-------- Supplied entries --------

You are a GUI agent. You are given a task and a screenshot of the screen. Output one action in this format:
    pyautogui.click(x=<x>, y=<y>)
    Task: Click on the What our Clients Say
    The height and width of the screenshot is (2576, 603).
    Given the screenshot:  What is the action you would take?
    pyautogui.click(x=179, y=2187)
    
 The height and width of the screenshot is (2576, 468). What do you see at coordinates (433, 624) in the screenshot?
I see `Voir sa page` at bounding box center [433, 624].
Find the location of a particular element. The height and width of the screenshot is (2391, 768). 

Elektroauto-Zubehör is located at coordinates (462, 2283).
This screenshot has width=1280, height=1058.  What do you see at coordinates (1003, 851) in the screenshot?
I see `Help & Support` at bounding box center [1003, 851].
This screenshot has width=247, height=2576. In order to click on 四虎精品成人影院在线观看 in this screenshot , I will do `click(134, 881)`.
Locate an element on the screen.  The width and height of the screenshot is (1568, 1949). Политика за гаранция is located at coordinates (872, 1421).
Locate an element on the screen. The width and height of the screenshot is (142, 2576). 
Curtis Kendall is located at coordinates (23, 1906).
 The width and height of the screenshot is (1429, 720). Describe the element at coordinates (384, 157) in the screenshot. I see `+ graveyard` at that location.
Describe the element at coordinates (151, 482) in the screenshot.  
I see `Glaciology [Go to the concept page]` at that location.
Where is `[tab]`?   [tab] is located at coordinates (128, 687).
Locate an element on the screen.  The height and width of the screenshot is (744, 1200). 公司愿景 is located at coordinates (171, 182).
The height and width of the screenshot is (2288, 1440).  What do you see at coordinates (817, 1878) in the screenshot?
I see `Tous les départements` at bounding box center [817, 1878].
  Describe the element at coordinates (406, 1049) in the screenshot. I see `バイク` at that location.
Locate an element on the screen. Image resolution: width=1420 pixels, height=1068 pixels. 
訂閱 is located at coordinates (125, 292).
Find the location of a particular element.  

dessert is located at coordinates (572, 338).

--------

> Work item: Recopy the whole listing exactly.

> Exercise answer:
You are a GUI agent. You are given a task and a screenshot of the screen. Output one action in this format:
    pyautogui.click(x=<x>, y=<y>)
    Task: Click on the What our Clients Say
    The height and width of the screenshot is (2576, 603).
    Given the screenshot:  What is the action you would take?
    pyautogui.click(x=179, y=2187)
    
 The height and width of the screenshot is (2576, 468). What do you see at coordinates (433, 624) in the screenshot?
I see `Voir sa page` at bounding box center [433, 624].
Find the location of a particular element. The height and width of the screenshot is (2391, 768). 

Elektroauto-Zubehör is located at coordinates (462, 2283).
This screenshot has width=1280, height=1058.  What do you see at coordinates (1003, 851) in the screenshot?
I see `Help & Support` at bounding box center [1003, 851].
This screenshot has width=247, height=2576. In order to click on 四虎精品成人影院在线观看 in this screenshot , I will do `click(134, 881)`.
Locate an element on the screen.  The width and height of the screenshot is (1568, 1949). Политика за гаранция is located at coordinates (872, 1421).
Locate an element on the screen. The width and height of the screenshot is (142, 2576). 
Curtis Kendall is located at coordinates (23, 1906).
 The width and height of the screenshot is (1429, 720). Describe the element at coordinates (384, 157) in the screenshot. I see `+ graveyard` at that location.
Describe the element at coordinates (151, 482) in the screenshot.  
I see `Glaciology [Go to the concept page]` at that location.
Where is `[tab]`?   [tab] is located at coordinates (128, 687).
Locate an element on the screen.  The height and width of the screenshot is (744, 1200). 公司愿景 is located at coordinates (171, 182).
The height and width of the screenshot is (2288, 1440).  What do you see at coordinates (817, 1878) in the screenshot?
I see `Tous les départements` at bounding box center [817, 1878].
  Describe the element at coordinates (406, 1049) in the screenshot. I see `バイク` at that location.
Locate an element on the screen. Image resolution: width=1420 pixels, height=1068 pixels. 
訂閱 is located at coordinates (125, 292).
Find the location of a particular element.  

dessert is located at coordinates (572, 338).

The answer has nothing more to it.